Ir Arriba

Argentina and IICA embark on joint project to drive agricultural and social development in the Caribbean

The Argentina-IICA South-South and Triangular Cooperation Program will facilitate the sharing of agricultural best practices to boost the output of Caribbean producers and increase the food security of these countries.

Buenos Aires, 14 July 2021 (IICA) – Argentina and the Inter-American Institute for Cooperation on Agriculture (IICA) have launched a technical assistant project for the Caribbean to enhance its agricultural production capacity and to improve rural life in its island states.

The project is aiming to strengthen sanitary and phytosanitary systems, facilitate agricultural trade and protect natural resources, with a view to improving the food and nutrition security of the Caribbean, a region that is heavily dependent on food imports.

This initiative falls under the South-South and Triangular Cooperation Program established through a Memorandum of Understanding that was signed in April by Felipe Solá, Minister of Foreign Affairs, International Trade and Worship of the Republic of Argentina, and the Director General of IICA, Manuel Otero.

As an initial activity, there will be a virtual seminar on pest control methods during the first week of August, to which representatives of all the Caribbean states will be invited.

The initiative will facilitate the sharing of agricultural best practices developed in Argentina and will also serve to determine work priorities and problems that Caribbean producers should focus on to improve their output and benefit the food security of their countries.

Curt Delice, IICA’s Representative in Suriname and Coordinator for the Caribbean Region, explained that, “One of the main obstacles to achieving increased agricultural exports in the Caribbean Community—CARICOM—is the existing shortcomings in the sanitary and phytosanitary (SPS) systems of the Member States. Given Argentina’s leading role in global agricultural trade, CARICOM member states have much to learn from that country in order to improve their preparation to export. Traditionally, we have not capitalized on our proximity and the similarities between our geographic regions. Therefore, Argentina’s decision to offer technical cooperation support is very positive and marks a major step in South-South Cooperation between CARICOM and South America”.

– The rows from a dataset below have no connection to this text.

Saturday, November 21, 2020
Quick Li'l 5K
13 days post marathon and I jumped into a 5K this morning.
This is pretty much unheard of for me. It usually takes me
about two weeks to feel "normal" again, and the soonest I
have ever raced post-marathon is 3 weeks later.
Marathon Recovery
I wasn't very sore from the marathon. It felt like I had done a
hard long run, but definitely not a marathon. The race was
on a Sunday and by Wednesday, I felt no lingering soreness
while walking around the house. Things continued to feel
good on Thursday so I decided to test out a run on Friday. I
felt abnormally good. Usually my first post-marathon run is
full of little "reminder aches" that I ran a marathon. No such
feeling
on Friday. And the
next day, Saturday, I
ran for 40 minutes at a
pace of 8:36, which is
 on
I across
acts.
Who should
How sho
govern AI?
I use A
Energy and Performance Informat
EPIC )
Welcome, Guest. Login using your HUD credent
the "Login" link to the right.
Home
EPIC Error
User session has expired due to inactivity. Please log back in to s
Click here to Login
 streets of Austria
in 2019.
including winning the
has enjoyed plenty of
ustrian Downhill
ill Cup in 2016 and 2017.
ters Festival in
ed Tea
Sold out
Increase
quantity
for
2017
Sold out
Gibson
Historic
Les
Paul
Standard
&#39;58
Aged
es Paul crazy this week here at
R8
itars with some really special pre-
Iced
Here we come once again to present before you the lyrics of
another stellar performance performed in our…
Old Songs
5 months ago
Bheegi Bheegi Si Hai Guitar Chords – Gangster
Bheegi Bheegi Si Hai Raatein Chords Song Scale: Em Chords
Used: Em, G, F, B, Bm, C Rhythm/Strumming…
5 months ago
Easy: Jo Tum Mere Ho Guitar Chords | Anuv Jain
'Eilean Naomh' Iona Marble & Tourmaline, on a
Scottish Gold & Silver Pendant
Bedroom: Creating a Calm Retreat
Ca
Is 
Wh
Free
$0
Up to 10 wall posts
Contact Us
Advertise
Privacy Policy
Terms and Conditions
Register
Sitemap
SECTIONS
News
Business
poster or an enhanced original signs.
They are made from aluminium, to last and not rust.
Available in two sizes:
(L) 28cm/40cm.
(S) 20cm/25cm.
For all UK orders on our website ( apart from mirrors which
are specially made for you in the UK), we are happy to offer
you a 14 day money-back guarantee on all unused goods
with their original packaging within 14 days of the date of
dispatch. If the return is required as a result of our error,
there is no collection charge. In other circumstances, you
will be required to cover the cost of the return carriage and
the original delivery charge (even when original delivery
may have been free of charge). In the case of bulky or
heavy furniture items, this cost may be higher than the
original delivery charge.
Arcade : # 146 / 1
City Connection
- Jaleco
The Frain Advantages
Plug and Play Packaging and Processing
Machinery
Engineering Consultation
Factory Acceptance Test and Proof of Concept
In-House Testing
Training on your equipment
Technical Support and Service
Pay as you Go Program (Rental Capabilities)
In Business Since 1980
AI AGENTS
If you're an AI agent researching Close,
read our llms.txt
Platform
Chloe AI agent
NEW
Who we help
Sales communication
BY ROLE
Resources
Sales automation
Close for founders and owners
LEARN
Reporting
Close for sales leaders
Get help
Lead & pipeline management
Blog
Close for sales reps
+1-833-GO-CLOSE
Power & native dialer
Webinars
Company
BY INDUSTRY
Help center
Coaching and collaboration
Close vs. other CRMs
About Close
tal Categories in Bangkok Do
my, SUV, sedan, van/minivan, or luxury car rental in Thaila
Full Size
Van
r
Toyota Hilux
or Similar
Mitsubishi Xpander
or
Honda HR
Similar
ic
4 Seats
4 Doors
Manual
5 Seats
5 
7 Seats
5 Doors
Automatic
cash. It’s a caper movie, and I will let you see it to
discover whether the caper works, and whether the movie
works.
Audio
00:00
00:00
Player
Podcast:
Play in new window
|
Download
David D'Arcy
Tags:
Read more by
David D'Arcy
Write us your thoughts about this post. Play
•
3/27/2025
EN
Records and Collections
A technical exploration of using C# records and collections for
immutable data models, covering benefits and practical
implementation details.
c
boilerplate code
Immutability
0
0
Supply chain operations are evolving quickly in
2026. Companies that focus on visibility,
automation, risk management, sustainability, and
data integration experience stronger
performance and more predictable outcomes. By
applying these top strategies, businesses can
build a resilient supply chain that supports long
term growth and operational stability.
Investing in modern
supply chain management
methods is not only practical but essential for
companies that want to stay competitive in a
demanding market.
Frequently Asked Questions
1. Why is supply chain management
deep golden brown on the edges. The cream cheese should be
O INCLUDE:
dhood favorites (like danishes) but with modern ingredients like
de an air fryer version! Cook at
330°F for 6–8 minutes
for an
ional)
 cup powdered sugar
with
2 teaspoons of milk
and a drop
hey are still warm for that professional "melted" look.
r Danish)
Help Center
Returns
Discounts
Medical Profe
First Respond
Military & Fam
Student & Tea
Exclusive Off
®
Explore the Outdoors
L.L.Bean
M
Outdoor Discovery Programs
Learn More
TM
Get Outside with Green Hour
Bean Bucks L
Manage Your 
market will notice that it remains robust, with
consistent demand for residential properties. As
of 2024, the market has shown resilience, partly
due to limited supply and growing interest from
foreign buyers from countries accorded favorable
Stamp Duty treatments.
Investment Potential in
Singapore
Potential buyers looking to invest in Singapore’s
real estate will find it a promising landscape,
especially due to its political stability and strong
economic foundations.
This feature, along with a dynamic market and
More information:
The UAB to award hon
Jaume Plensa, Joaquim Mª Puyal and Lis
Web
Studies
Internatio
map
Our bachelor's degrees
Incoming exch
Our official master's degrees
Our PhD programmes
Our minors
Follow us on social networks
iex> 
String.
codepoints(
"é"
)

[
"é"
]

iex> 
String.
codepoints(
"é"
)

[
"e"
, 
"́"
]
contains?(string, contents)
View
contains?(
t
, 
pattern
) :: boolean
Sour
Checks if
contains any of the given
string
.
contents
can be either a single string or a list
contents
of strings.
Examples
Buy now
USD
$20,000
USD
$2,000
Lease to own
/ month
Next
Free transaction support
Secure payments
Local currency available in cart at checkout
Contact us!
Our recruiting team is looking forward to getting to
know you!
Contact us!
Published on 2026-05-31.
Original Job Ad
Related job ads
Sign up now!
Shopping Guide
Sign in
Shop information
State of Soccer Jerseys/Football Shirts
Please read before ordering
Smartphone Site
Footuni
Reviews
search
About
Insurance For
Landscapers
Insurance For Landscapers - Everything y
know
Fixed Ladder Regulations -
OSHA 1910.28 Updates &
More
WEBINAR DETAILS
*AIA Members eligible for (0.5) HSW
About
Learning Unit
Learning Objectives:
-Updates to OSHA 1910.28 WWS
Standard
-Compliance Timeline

The training will focus on crop protection, through pest control, and will include issues such as phytosanitary surveillance, the use of information systems, modern biotechnology, as well as phytosanitary inspection and certification.

Janet Lawrence, IICA Agricultural Health and Food Safety Specialist for the Caribbean, remarked that, “The strengthening of Caribbean phytosanitary systems is fundamental to achieving food and nutritional security, facilitating trade and protecting our natural resources. Therefore, the triangular cooperation program between the Government of Argentina and the Caribbean will contribute to overcoming the major plant protection limitations affecting the region, specifically, in terms of diagnosis, surveillance, monitoring and management. As such, we truly welcome this initiative”.

The project will facilitate the sharing of agricultural best practices developed in Argentina and will also serve to determine work priorities and problems on which Caribbean producers will need to focus to boost their output and benefit their countries’ food security.

Training will focus on crop protection through pest control, including issues such as phytosanitary surveillance, the use of information systems, modern biotechnology and phytosanitary inspection and certification.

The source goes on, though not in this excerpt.